***** WORKING DATA

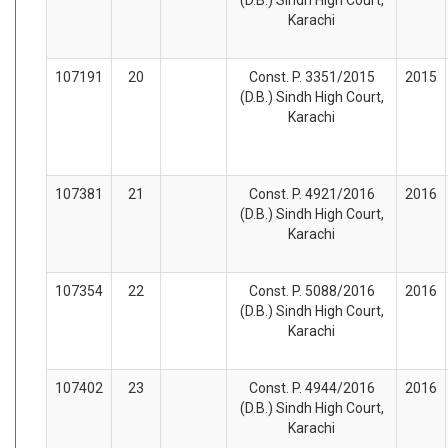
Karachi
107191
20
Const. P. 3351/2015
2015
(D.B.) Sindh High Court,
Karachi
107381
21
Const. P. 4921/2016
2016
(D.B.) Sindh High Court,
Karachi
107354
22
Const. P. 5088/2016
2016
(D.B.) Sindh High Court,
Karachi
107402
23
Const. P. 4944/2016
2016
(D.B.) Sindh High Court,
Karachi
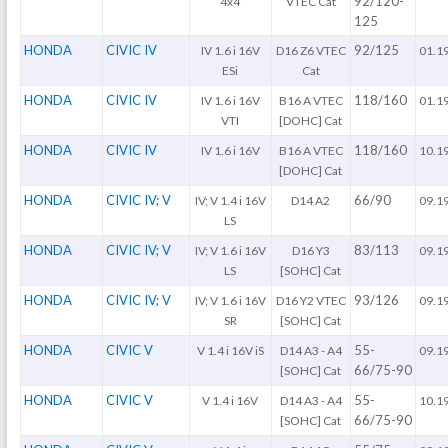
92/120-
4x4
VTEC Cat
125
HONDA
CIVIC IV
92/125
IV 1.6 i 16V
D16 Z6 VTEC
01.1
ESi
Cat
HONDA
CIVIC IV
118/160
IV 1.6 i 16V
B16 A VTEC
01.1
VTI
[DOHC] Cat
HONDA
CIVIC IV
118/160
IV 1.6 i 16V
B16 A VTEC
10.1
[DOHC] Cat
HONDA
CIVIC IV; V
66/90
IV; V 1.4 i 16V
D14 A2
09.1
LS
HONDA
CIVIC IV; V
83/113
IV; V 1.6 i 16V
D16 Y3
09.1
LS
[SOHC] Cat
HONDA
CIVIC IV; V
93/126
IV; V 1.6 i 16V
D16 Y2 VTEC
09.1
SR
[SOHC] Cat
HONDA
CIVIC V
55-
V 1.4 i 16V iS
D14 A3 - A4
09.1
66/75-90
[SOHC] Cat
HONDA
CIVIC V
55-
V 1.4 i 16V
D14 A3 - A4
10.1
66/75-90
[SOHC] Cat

**********
***** WORKING DATA

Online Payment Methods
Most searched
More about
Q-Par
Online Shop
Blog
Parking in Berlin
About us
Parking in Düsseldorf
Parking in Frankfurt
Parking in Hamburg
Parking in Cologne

**********

## WORK REQUIRED
Wherever "Online" appears in the listing, report the line it is on.

## EXERCISE RESULT
Online Payment Methods
Online Shop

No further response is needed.